▸ **TASK OBJECTIVE**
Check each line of the records below and collect those that include the word "agence".

—————

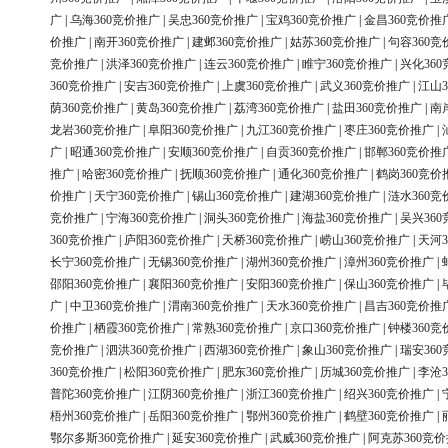
广
|
乌海360竞价推广
|
吴忠360竞价推广
|
宝鸡360竞价推广
|
金昌360竞价推
价推广
|
南开360竞价推广
|
建邺360竞价推广
|
姑苏360竞价推广
|
句容360竞
竞价推广
|
洪泽360竞价推广
|
连云360竞价推广
|
睢宁360竞价推广
|
兴化36
360竞价推广
|
安吉360竞价推广
|
上虞360竞价推广
|
武义360竞价推广
|
江山3
荫360竞价推广
|
黄岛360竞价推广
|
荔湾360竞价推广
|
盐田360竞价推广
|
南
龙岩360竞价推广
|
阜阳360竞价推广
|
九江360竞价推广
|
枣庄360竞价推广
|
广
|
昭通360竞价推广
|
安顺360竞价推广
|
自贡360竞价推广
|
邯郸360竞价推
推广
|
哈密360竞价推广
|
抚顺360竞价推广
|
通化360竞价推广
|
鹤岗360竞价
价推广
|
天宁360竞价推广
|
锡山360竞价推广
|
建湖360竞价推广
|
涟水360竞
竞价推广
|
宁海360竞价推广
|
洞头360竞价推广
|
海盐360竞价推广
|
吴兴36
360竞价推广
|
庐阳360竞价推广
|
天桥360竞价推广
|
崂山360竞价推广
|
天河3
长宁360竞价推广
|
无锡360竞价推广
|
湖州360竞价推广
|
漳州360竞价推广
|
邵阳360竞价推广
|
襄阳360竞价推广
|
安阳360竞价推广
|
保山360竞价推广
|
广
|
中卫360竞价推广
|
渭南360竞价推广
|
天水360竞价推广
|
昌吉360竞价推
价推广
|
栖霞360竞价推广
|
常熟360竞价推广
|
京口360竞价推广
|
钟楼360竞
竞价推广
|
泗洪360竞价推广
|
西湖360竞价推广
|
象山360竞价推广
|
瑞安36
360竞价推广
|
松阳360竞价推广
|
肥东360竞价推广
|
历城360竞价推广
|
李沧3
普陀360竞价推广
|
江阴360竞价推广
|
浙江360竞价推广
|
绍兴360竞价推广
|
梧州360竞价推广
|
岳阳360竞价推广
|
鄂州360竞价推广
|
鹤壁360竞价推广
|
鄂尔多斯360竞价推广
|
延安360竞价推广
|
武威360竞价推广
|
阿克苏360竞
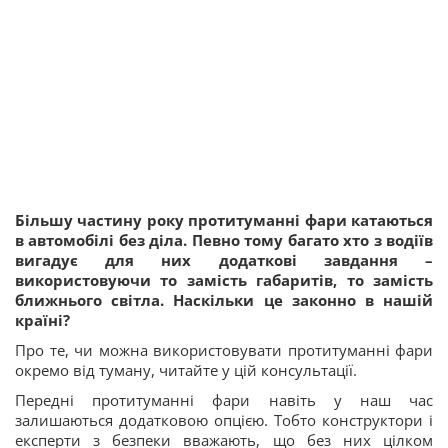
Більшу частину року протитуманні фари катаються
в автомобілі без діла. Певно тому багато хто з водіїв
вигадує для них додаткові завдання –
використовуючи то замість габаритів, то замість
ближнього світла. Наскільки це законно в нашій
країні?
Про те, чи можна використовувати протитуманні фари
окремо від туману, читайте у цій консультації.
Передні протитуманні фари навіть у наш час
залишаються додатковою опцією. Тобто конструктори і
експерти з безпеки вважають, що без них цілком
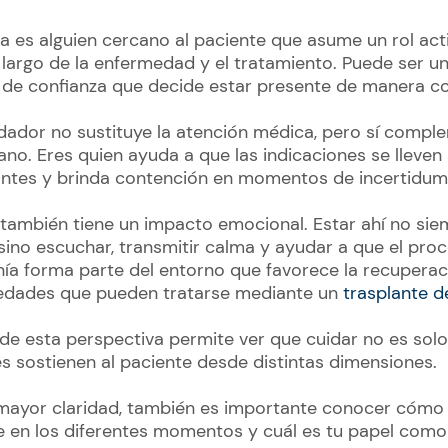
 es alguien cercano al paciente que asume un rol act
argo de la enfermedad y el tratamiento. Puede ser un f
 de confianza que decide estar presente de manera c
idador no sustituye la atención médica, pero sí compl
iano. Eres quien ayuda a que las indicaciones se lleven 
ntes y brinda contención en momentos de incertidum
también tiene un impacto emocional. Estar ahí no siem
 sino escuchar, transmitir calma y ayudar a que el pro
anía forma parte del entorno que favorece la recuperac
edades que pueden tratarse mediante un
trasplante d
de esta perspectiva permite ver que cuidar no es solo
es sostienen al paciente desde distintas dimensiones.
ayor claridad, también es importante conocer cómo s
e en los diferentes momentos y cuál es tu papel com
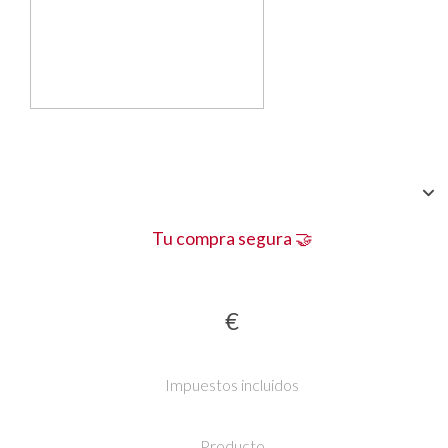
Tu compra segura 🤝
€
Impuestos incluidos
Producto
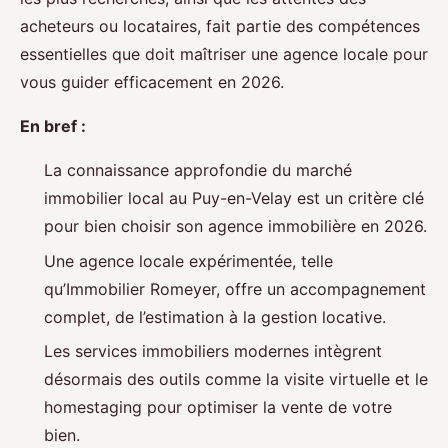
acheteurs ou locataires, fait partie des compétences
essentielles que doit maîtriser une agence locale pour
vous guider efficacement en 2026.
En bref :
La connaissance approfondie du marché
immobilier local au Puy-en-Velay est un critère clé
pour bien choisir son agence immobilière en 2026.
Une agence locale expérimentée, telle
qu’Immobilier Romeyer, offre un accompagnement
complet, de l’estimation à la gestion locative.
Les services immobiliers modernes intègrent
désormais des outils comme la visite virtuelle et le
homestaging pour optimiser la vente de votre
bien.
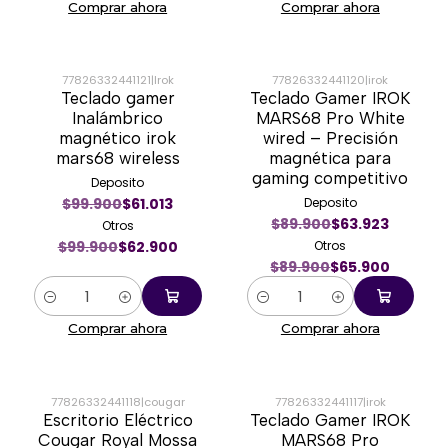
Comprar ahora
Comprar ahora
77826332441121
|
Irok
77826332441120
|
irok
Teclado gamer
Teclado Gamer IROK
-37%
-27%
Inalámbrico
MARS68 Pro White
magnético irok
wired – Precisión
mars68 wireless
magnética para
gaming competitivo
Deposito
$99.900
$61.013
Deposito
$89.900
$63.923
Otros
$99.900
$62.900
Otros
$89.900
$65.900
Cantidad
Cantidad
Comprar ahora
Comprar ahora
77826332441118
|
cougar
77826332441117
|
irok
Escritorio Eléctrico
Teclado Gamer IROK
-25%
-37%
Cougar Royal Mossa
MARS68 Pro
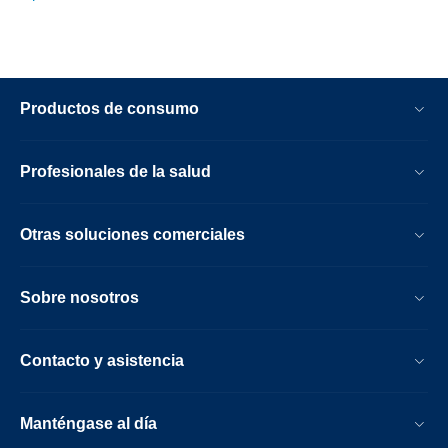
Productos de consumo
Profesionales de la salud
Otras soluciones comerciales
Sobre nosotros
Contacto y asistencia
Manténgase al día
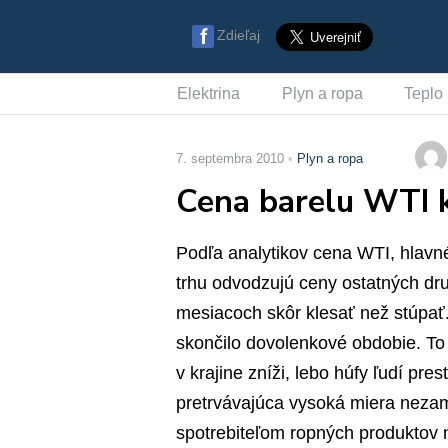
Zdieľaj
Elektrina
Plyn a ropa
Teplo
7. septembra 2010
Plyn a ropa
Cena barelu WTI 
Podľa analytikov cena WTI, hlavn
trhu odvodzujú ceny ostatných dru
mesiacoch skôr klesať než stúpať.
skončilo dovolenkové obdobie. T
v krajine zníži, lebo húfy ľudí pres
pretrvávajúca vysoká miera nezame
spotrebiteľom ropných produktov n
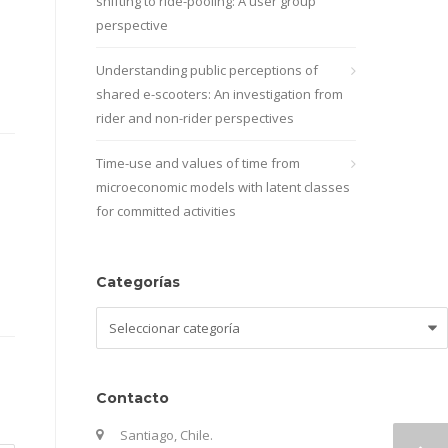
shifting to ride-pooling: A user group
perspective
Understanding public perceptions of
shared e-scooters: An investigation from
rider and non-rider perspectives
Time-use and values of time from
microeconomic models with latent classes
for committed activities
Categorías
Categorías
Contacto
Santiago, Chile.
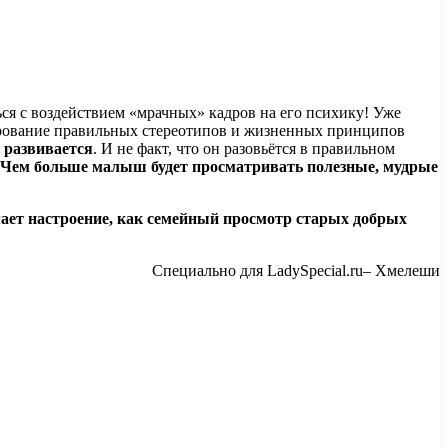
ься с воздействием «мрачных» кадров на его психику! Уже
мирование правильных стереотипов и жизненных принципов
 развивается
. И не факт, что он разовьётся в правильном
Чем больше малыш будет просматривать полезные, мудрые
 настроение, как семейный просмотр старых добрых
Специально для LadySpecial.ru– Хмелеши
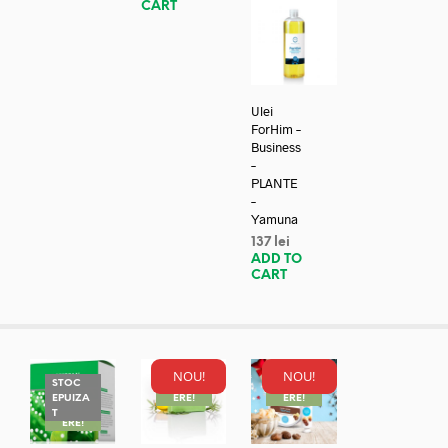
CART
Ulei
ForHim –
Business
–
PLANTE
–
Yamuna
137
lei
ADD TO
CART
NOU!
NOU!
STOC
REDUC
REDUC
EPUIZA
ERE!
ERE!
REDUC
T
ERE!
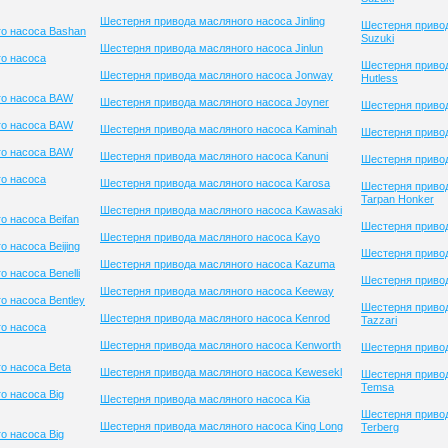
Шестерня привода масляного насоса Jinling
Шестерня приво
о насоса Bashan
Suzuki
Шестерня привода масляного насоса Jinlun
о насоса
Шестерня привод
Шестерня привода масляного насоса Jonway
Hutless
го насоса BAW
Шестерня привода масляного насоса Joyner
Шестерня приво
го насоса BAW
Шестерня привода масляного насоса Kaminah
Шестерня привод
го насоса BAW
Шестерня привода масляного насоса Kanuni
Шестерня приво
о насоса
Шестерня привода масляного насоса Karosa
Шестерня приво
Tarpan Honker
Шестерня привода масляного насоса Kawasaki
о насоса Beifan
Шестерня привод
Шестерня привода масляного насоса Kayo
 насоса Beijing
Шестерня привод
Шестерня привода масляного насоса Kazuma
 насоса Benelli
Шестерня привод
Шестерня привода масляного насоса Keeway
о насоса Bentley
Шестерня приво
Шестерня привода масляного насоса Kenrod
Tazzari
о насоса
Шестерня привода масляного насоса Kenworth
Шестерня приво
о насоса Beta
Шестерня привода масляного насоса Kewesekl
Шестерня приво
Temsa
о насоса Big
Шестерня привода масляного насоса Kia
Шестерня приво
Шестерня привода масляного насоса King Long
Terberg
о насоса Big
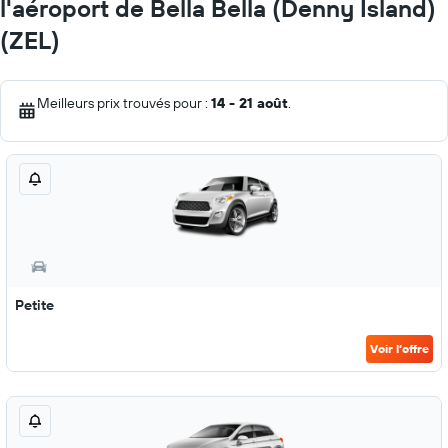
l'aéroport de Bella Bella (Denny Island)
(ZEL)
Meilleurs prix trouvés pour :
14 - 21 août
.
Petite
Voir l’offre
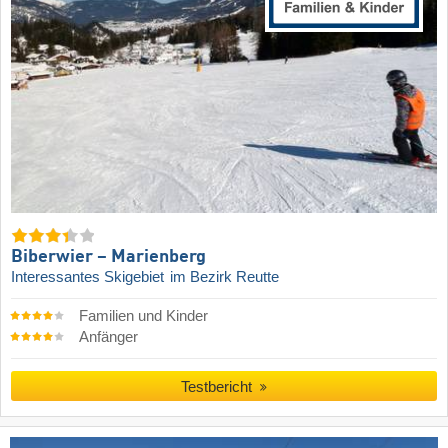
Biberwier – Marienberg
Interessantes Skigebiet
im Bezirk Reutte
Familien und Kinder
Anfänger
Testbericht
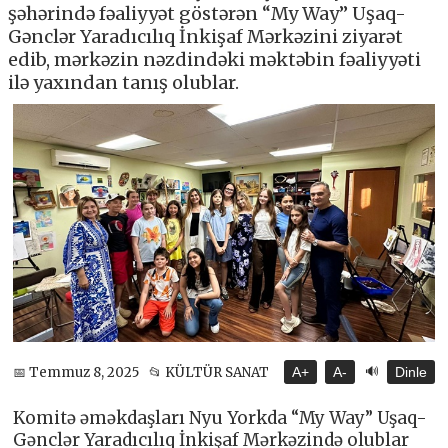
şəhərində fəaliyyət göstərən “My Way” Uşaq-
Gənclər Yaradıcılıq İnkişaf Mərkəzini ziyarət
edib, mərkəzin nəzdindəki məktəbin fəaliyyəti
ilə yaxından tanış olublar.
🔊
📅 Temmuz 8, 2025
📂 KÜLTÜR SANAT
A+
A-
Dinle
Komitə əməkdaşları Nyu Yorkda “My Way” Uşaq-
Gənclər Yaradıcılıq İnkişaf Mərkəzində olublar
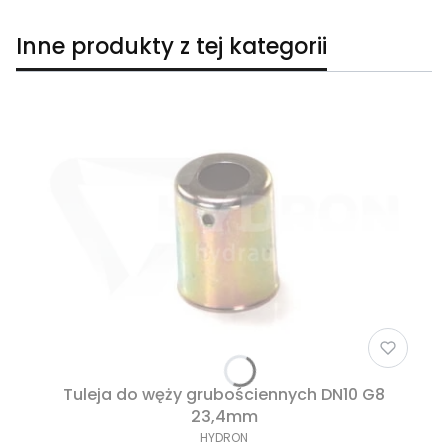
Inne produkty z tej kategorii
Tuleja do węży grubościennych DN10 G8
23,4mm
HYDRON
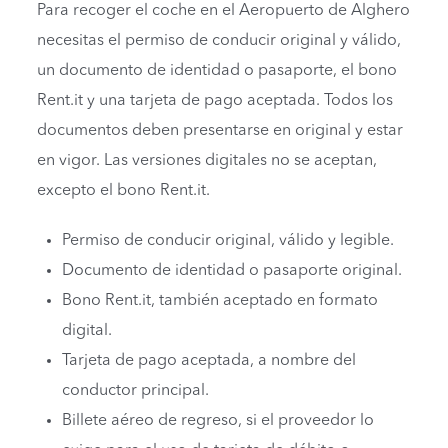
Para recoger el coche en el Aeropuerto de Alghero
necesitas el permiso de conducir original y válido,
un documento de identidad o pasaporte, el bono
Rent.it y una tarjeta de pago aceptada. Todos los
documentos deben presentarse en original y estar
en vigor. Las versiones digitales no se aceptan,
excepto el bono Rent.it.
Permiso de conducir original, válido y legible.
Documento de identidad o pasaporte original.
Bono Rent.it, también aceptado en formato
digital.
Tarjeta de pago aceptada, a nombre del
conductor principal.
Billete aéreo de regreso, si el proveedor lo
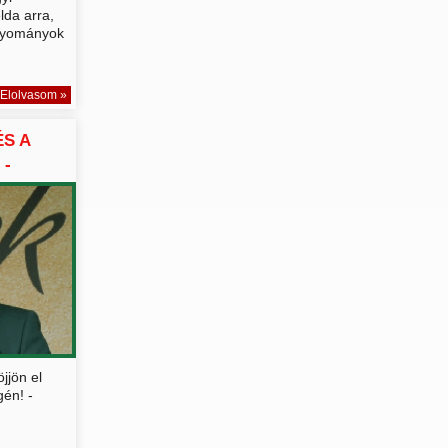
lda arra,
gyományok
Elolvasom »
S A
 -
jjön el
én! -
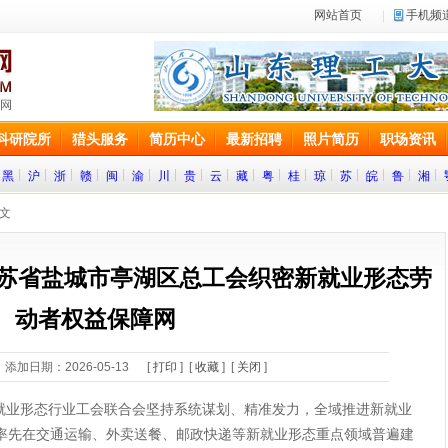
网站首页
手机频
科研院所
猎头服务
简历中心
最新招聘
照片简历
职场资讯
黑
沪
浙
赣
闽
渝
川
贵
云
藏
粤
桂
琼
苏
皖
鲁
湘
正文
江苏省盐城市亭湖区总工会织密新就业形态劳
动者权益保障网
添加日期：2026-05-13 [
打印
] [
收藏
] [
关闭
]
形态行业工会联合会坚持系统谋划、精准发力，全域推进新就业
率先在交通运输、外卖送餐、邮政快递等新就业形态重点领域普遍建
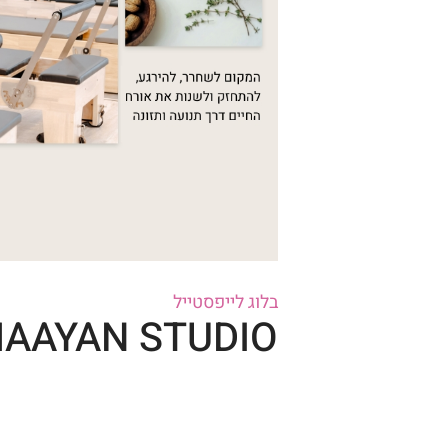
בלוג לייפסטייל
AAYAN STUDIO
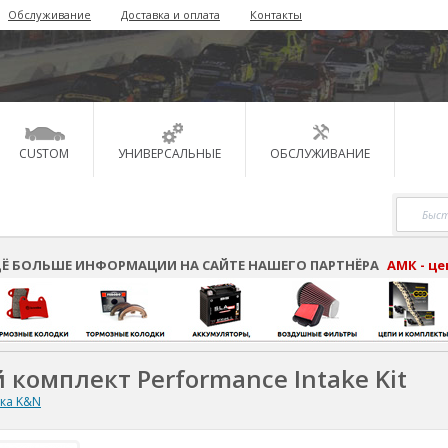
Обслуживание
Доставка и оплата
Контакты
CUSTOM
УНИВЕРСАЛЬНЫЕ
ОБСЛУЖИВАНИЕ
Ё БОЛЬШЕ ИНФОРМАЦИИ НА САЙТЕ НАШЕГО ПАРТНЁРА
АМК - ц
 комплект Performance Intake Kit
ска K&N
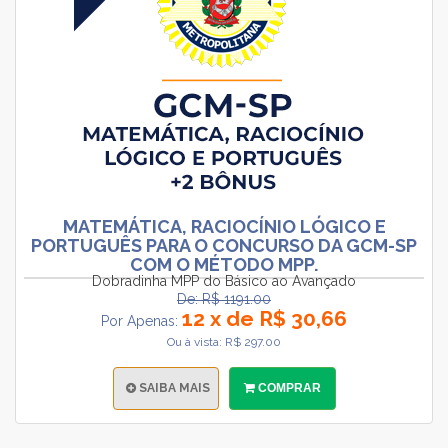
MATEMÁTICA, RACIOCÍNIO LÓGICO E
PORTUGUÊS PARA O CONCURSO DA GCM-SP
COM O MÉTODO MPP.
Dobradinha MPP do Básico ao Avançado
De: R$ 1191.00
12 x de R$ 30,66
Por Apenas:
Ou à vista: R$ 297.00
SAIBA MAIS
COMPRAR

—————

▸ **RESPONSE BELOW**
essentielles que doit maîtriser une agence locale pour
pour bien choisir son agence immobilière en 2026.
Une agence locale expérimentée, telle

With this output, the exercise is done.